DATASET START

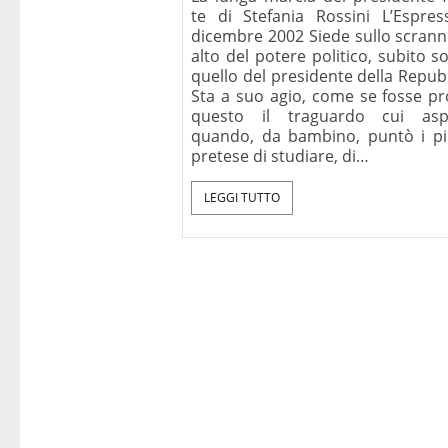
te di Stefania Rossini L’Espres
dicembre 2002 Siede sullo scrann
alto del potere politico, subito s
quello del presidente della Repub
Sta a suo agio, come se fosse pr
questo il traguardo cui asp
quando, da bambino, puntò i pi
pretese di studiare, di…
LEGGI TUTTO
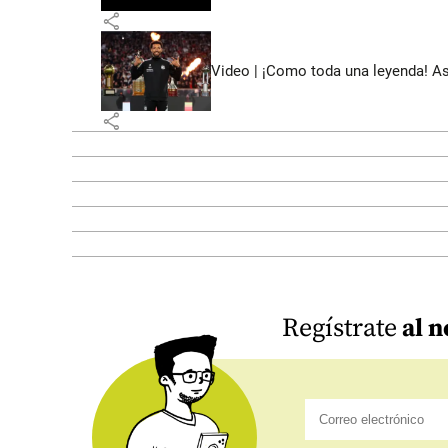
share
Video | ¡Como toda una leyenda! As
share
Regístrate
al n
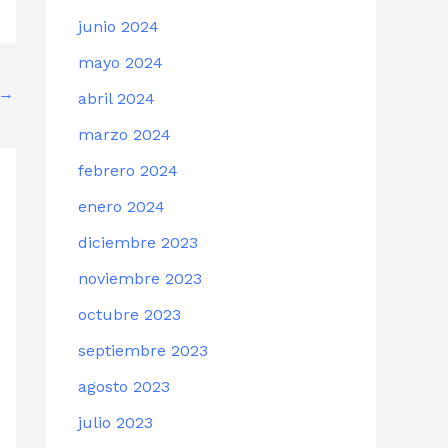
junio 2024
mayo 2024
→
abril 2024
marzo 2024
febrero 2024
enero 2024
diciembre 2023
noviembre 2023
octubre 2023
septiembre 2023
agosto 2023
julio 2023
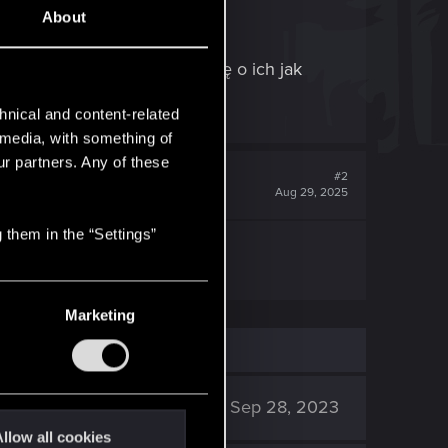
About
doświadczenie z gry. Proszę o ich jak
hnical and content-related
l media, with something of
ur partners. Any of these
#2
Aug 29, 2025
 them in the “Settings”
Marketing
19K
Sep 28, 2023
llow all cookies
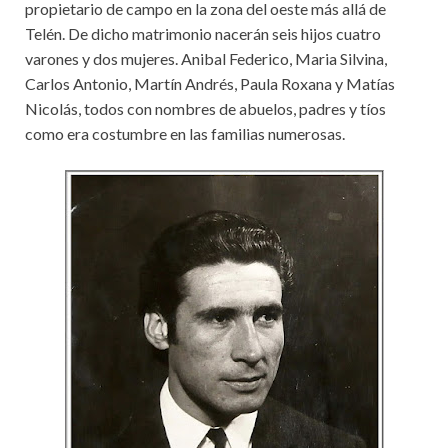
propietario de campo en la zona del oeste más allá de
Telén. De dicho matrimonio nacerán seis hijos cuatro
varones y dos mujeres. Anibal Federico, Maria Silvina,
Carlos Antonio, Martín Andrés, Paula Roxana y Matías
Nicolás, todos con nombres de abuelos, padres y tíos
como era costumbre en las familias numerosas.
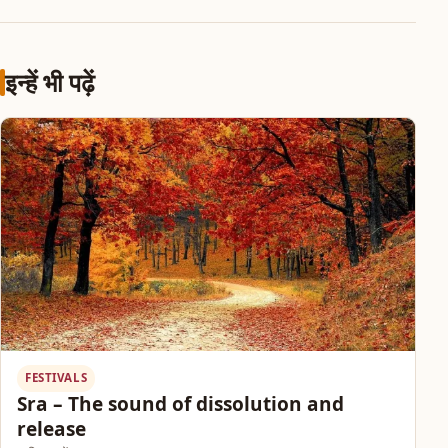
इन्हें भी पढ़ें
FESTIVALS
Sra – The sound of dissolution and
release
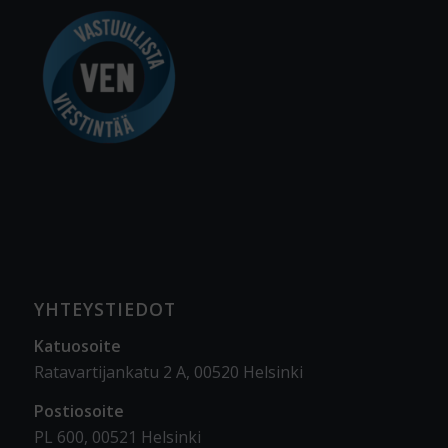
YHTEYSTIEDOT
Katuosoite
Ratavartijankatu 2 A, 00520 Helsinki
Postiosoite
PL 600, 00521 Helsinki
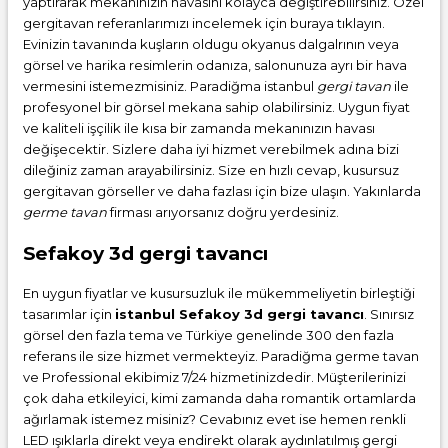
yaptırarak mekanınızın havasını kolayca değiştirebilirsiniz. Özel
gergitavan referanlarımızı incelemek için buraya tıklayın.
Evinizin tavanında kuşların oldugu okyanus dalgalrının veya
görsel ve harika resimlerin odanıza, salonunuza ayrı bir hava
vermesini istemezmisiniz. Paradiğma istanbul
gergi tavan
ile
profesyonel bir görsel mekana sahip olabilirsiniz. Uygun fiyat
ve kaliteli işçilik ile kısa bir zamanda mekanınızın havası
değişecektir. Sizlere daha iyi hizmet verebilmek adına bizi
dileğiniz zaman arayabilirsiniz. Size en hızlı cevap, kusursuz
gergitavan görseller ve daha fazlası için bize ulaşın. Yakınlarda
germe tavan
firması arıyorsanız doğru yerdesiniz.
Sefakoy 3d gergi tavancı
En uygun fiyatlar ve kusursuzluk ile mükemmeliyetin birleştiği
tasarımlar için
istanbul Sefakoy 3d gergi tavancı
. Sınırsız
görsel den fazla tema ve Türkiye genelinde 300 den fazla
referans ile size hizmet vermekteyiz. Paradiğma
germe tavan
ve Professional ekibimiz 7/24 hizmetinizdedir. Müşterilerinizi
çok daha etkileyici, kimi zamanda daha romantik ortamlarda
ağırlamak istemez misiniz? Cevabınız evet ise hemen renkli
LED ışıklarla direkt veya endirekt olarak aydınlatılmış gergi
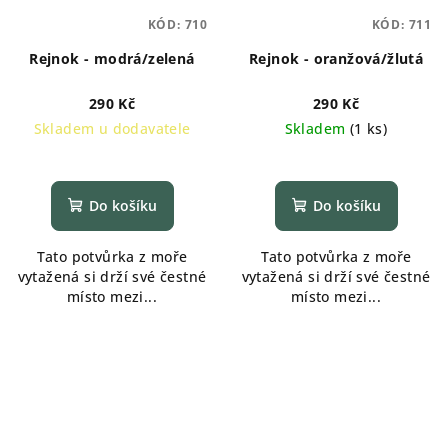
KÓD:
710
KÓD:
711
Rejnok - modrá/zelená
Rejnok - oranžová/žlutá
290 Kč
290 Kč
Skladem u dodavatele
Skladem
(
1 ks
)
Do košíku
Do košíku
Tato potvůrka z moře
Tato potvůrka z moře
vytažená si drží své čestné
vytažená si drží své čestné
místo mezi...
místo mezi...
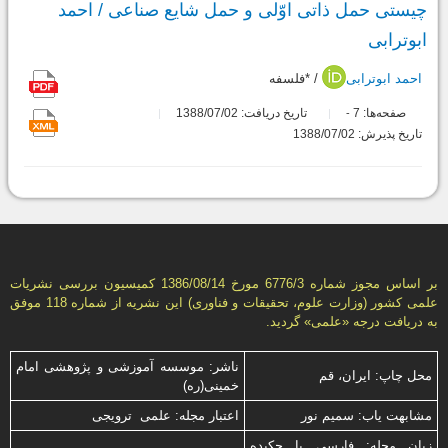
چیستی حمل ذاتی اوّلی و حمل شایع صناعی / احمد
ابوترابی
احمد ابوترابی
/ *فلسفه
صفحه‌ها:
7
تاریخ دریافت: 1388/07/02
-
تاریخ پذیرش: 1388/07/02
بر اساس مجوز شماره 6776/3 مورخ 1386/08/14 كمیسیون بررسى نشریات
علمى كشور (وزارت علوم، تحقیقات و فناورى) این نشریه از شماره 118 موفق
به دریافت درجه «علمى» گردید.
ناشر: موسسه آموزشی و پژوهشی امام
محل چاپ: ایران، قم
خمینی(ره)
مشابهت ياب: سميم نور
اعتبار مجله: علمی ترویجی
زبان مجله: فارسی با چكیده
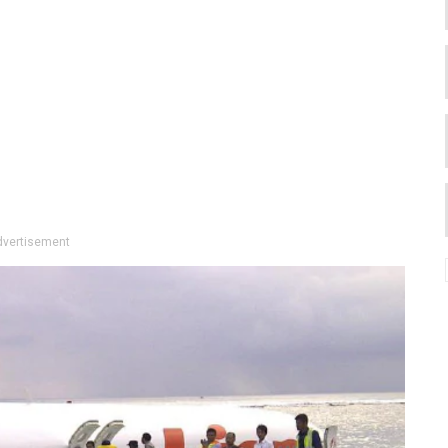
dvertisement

DATASET END

▸ **YOUR GOAL**
Every line from the one holding "مشابهت ياب: سميم نور" through the last line of the entries above, and nothing else, is to be restated word for word. Pictures stay out.

▸ **OUTPUT**
مشابهت ياب: سميم نور
اعتبار مجله: علمی ترویجی
زبان مجله: فارسی با چكیده
dvertisement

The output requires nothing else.